The list of elements displayed in the output of the visualisation is not ordered alphabetically but depends on the order in which the individual items happen to appear in the generated concordance – in the above example, the order reflects the fact that the first set of concordance lines generated come from UNAIDS, followed by PAHO, etc. The ‘Sort by frequency’ button allows you to reorder the display by the frequency of occurrence of the search term in a particular subset of files.

The information relevant to each attribute is often very dense and it will not always be easy to read the text on the left.

You can zoom in by manipulating the arrows at the top and bottom of the column on the righthand side. As you reduce the size of the window, the text will become clearer.

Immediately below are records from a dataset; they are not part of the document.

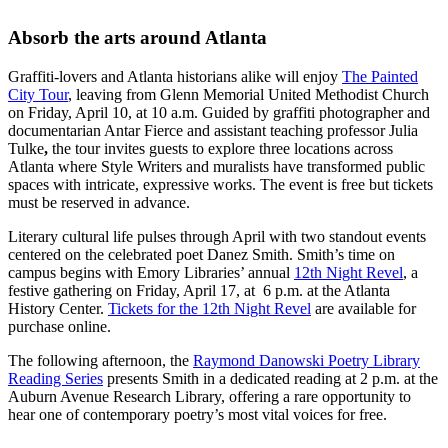
Absorb the arts around Atlanta
Graffiti-lovers and Atlanta historians alike will enjoy
The Painted
City Tour
, leaving from Glenn Memorial United Methodist Church
on Friday, April 10, at 10 a.m. Guided by graffiti photographer and
documentarian Antar Fierce and assistant teaching professor Julia
Tulke
,
the tour invites guests to explore three locations across
Atlanta where Style Writers and muralists have transformed public
spaces with intricate, expressive works. The event is free but tickets
must be reserved in advance.
Literary cultural life pulses through April with two standout events
centered on the celebrated poet Danez Smith. Smith’s time on
campus begins with Emory Libraries’ annual
12th Night Revel
, a
festive gathering on Friday, April 17, at 6 p.m. at the Atlanta
History Center.
Tickets for the 12th Night Revel
are available for
purchase online.
The following afternoon, the
Raymond Danowski Poetry Library
Reading Series
presents Smith in a dedicated reading at 2 p.m. at the
Auburn Avenue Research Library, offering a rare opportunity to
hear one of contemporary poetry’s most vital voices for free.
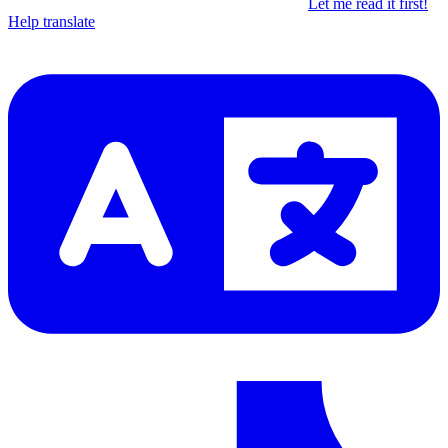
Let me read it first!
Help translate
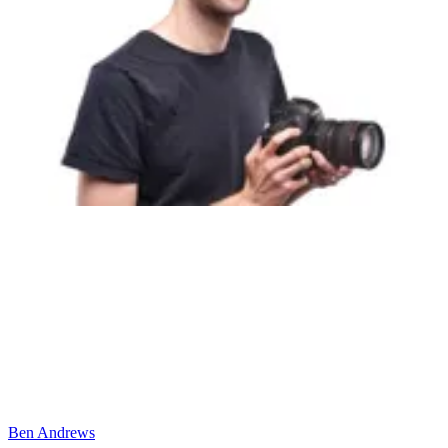
Ben Andrews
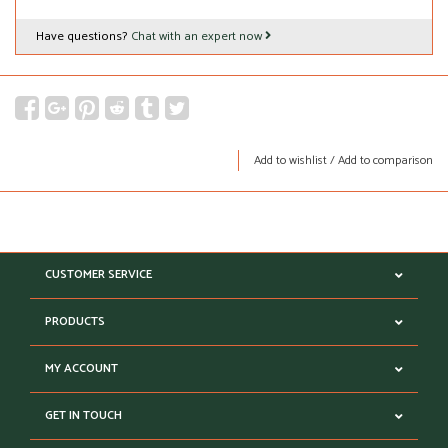
Have questions?
Chat with an expert now
Add to wishlist
/
Add to comparison
CUSTOMER SERVICE
PRODUCTS
MY ACCOUNT
GET IN TOUCH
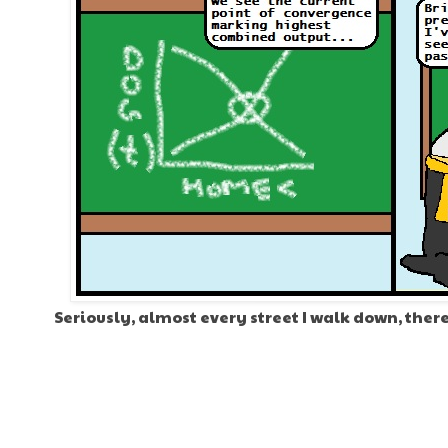
Seriously, almost every street I walk down, there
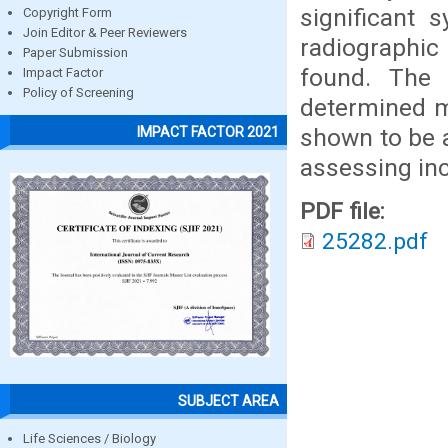
significant 
Copyright Form
Join Editor & Peer Reviewers
radiographi
Paper Submission
found. The 
Impact Factor
Policy of Screening
determined ma
shown to be a
IMPACT FACTOR 2021
assessing inc
PDF file:
25282.pdf
SUBJECT AREA
Life Sciences / Biology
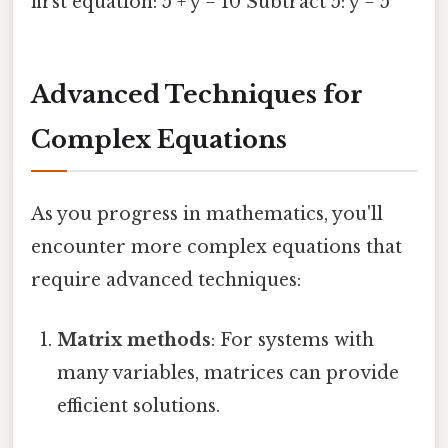
first equation: 5 + y = 10 Subtract 5: y = 5
Advanced Techniques for
Complex Equations
As you progress in mathematics, you'll
encounter more complex equations that
require advanced techniques:
Matrix methods
: For systems with
many variables, matrices can provide
efficient solutions.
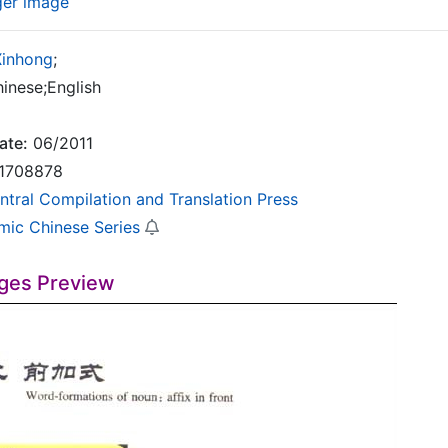
ger image
Xinhong
;
inese;English
ate:
06/2011
1708878
ntral Compilation and Translation Press
mic Chinese Series
ges Preview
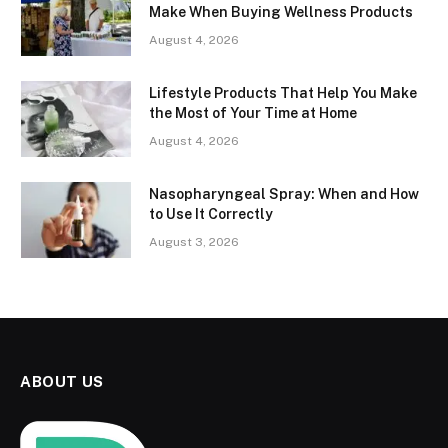
Make When Buying Wellness Products
August 4, 2026
Lifestyle Products That Help You Make
the Most of Your Time at Home
August 4, 2026
Nasopharyngeal Spray: When and How
to Use It Correctly
August 3, 2026
ABOUT US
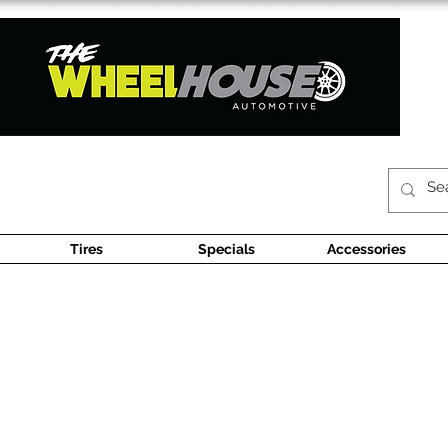
Tires
Specials
Accessories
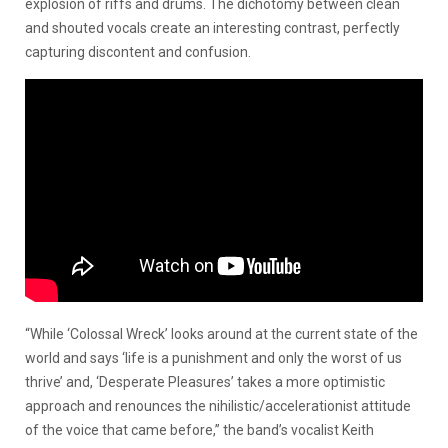
explosion of riffs and drums. The dichotomy between clean
and shouted vocals create an interesting contrast, perfectly
capturing discontent and confusion.
“While ‘Colossal Wreck’ looks around at the current state of the
world and says ‘life is a punishment and only the worst of us
thrive’ and, ‘Desperate Pleasures’ takes a more optimistic
approach and renounces the nihilistic/accelerationist attitude
of the voice that came before,” the band’s vocalist Keith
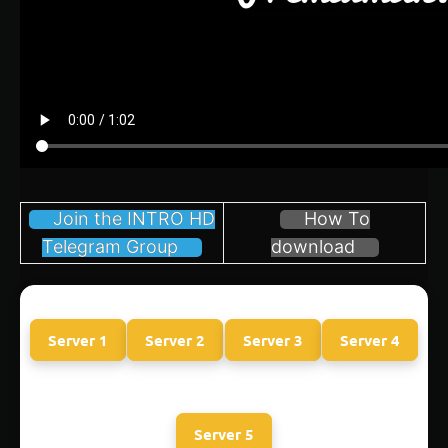
Join the INTRO HD
How To
Telegram Group
download
Server 1
Server 2
Server 3
Server 4
Server 5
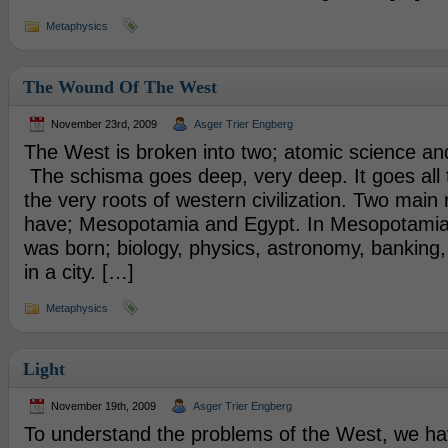
Metaphysics
The Wound Of The West
November 23rd, 2009
Asger Trier Engberg
The West is broken into two; atomic science a
The schisma goes deep, very deep. It goes all
the very roots of western civilization. Two main
have; Mesopotamia and Egypt. In Mesopotamia 
was born; biology, physics, astronomy, banking, 
in a city. […]
Metaphysics
Light
November 19th, 2009
Asger Trier Engberg
To understand the problems of the West, we ha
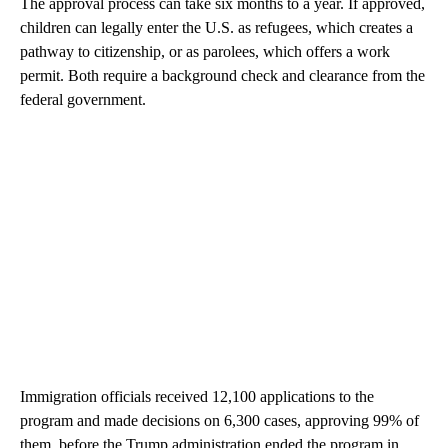
The approval process can take six months to a year. If approved,
children can legally enter the U.S. as refugees, which creates a
pathway to citizenship, or as parolees, which offers a work
permit. Both require a background check and clearance from the
federal government.
Immigration officials received 12,100 applications to the
program and made decisions on 6,300 cases, approving 99% of
them, before the Trump administration ended the program in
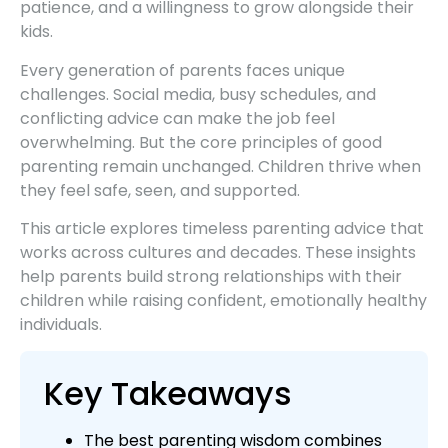
patience, and a willingness to grow alongside their
kids.
Every generation of parents faces unique
challenges. Social media, busy schedules, and
conflicting advice can make the job feel
overwhelming. But the core principles of good
parenting remain unchanged. Children thrive when
they feel safe, seen, and supported.
This article explores timeless parenting advice that
works across cultures and decades. These insights
help parents build strong relationships with their
children while raising confident, emotionally healthy
individuals.
Key Takeaways
The best parenting wisdom combines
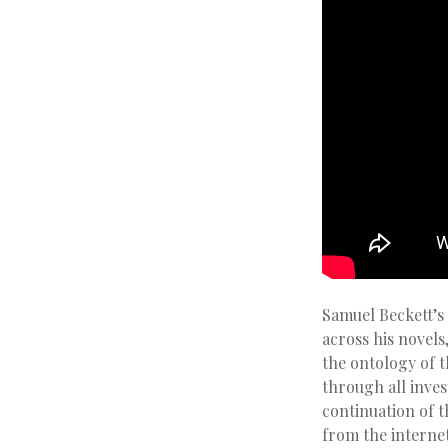
Samuel Beckett’s
across his novels
the ontology of 
through all inve
continuation of t
from the interne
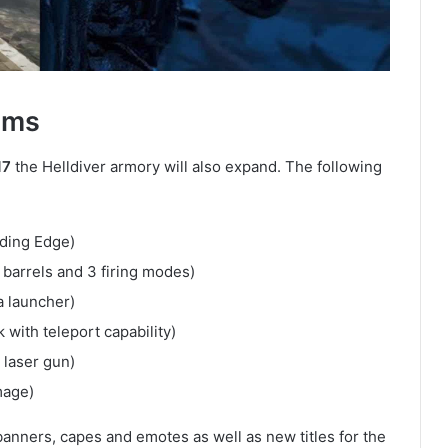
ems
17
the Helldiver armory will also expand. The following
ding Edge)
 barrels and 3 firing modes)
 launcher)
with teleport capability)
 laser gun)
mage)
banners, capes and emotes as well as new titles for the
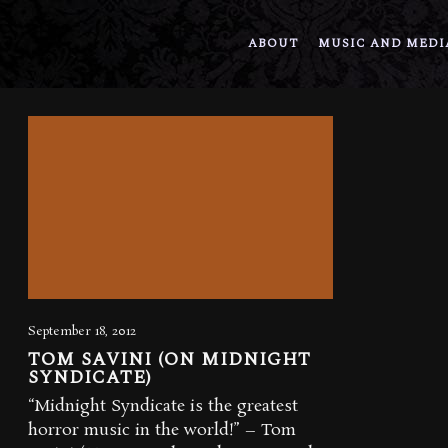
ABOUT
MUSIC AND MEDI
September 18, 2012
TOM SAVINI (ON MIDNIGHT
SYNDICATE)
“Midnight Syndicate is the greatest
horror music in the world!” – Tom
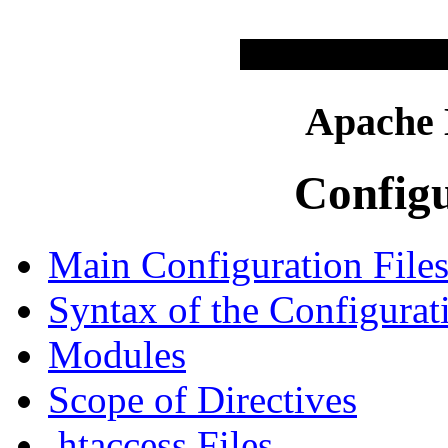
Apache
Configu
Main Configuration File
Syntax of the Configurat
Modules
Scope of Directives
.htaccess Files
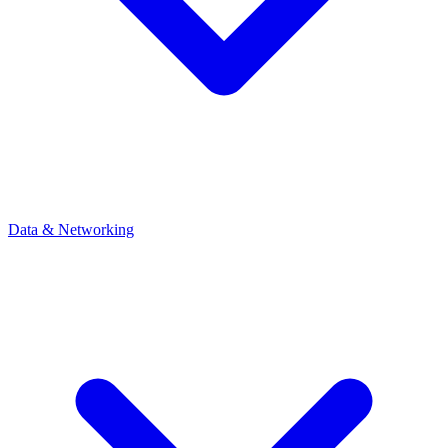
Data & Networking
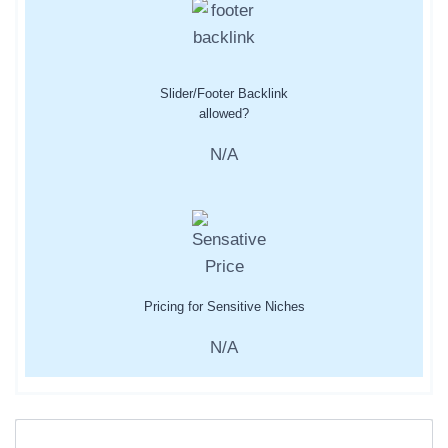
Slider/Footer Backlink
allowed?
N/A
Pricing for Sensitive Niches
N/A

In some cases, you have to reduce the window considerably at both ends in order to see the details of a very extended list:

Once you have reduced it sufficiently, grab the middle of the righthand column and move it up and down to see all the elements in the list:

To access instructions on how to select or remove items from the lists of attributes, click on Metafacet Help at the top of the screen (and click again to close the help menu).

Any selections you make will appear in the window marked Selected Attributes, and any you remove will appear in the window marked Removed Attributes. You can select and remove attributes across multiple facets such as Organisation, Date, or Journal.

The Metafacet tool interacts with the concordance generated and with the Mosaic. The selections you make using both tools are reflected simultaneously.

If you click on Remove Selected, the lines associated with the attribute will be deleted from the concordance.

The concordance lines matching the selections you make will appear framed in red:

Unlike the Mosaic, the lines matching the selected attribute will not appear in a block but will be dispersed across the concordance.

The Metafacet selections you make will also be reflected in the Mosaic visualization. If you remove the attribute ECDC under Organisation, for instance, the range and frequencies of collocates displayed in the Mosaic will be adjusted accordingly.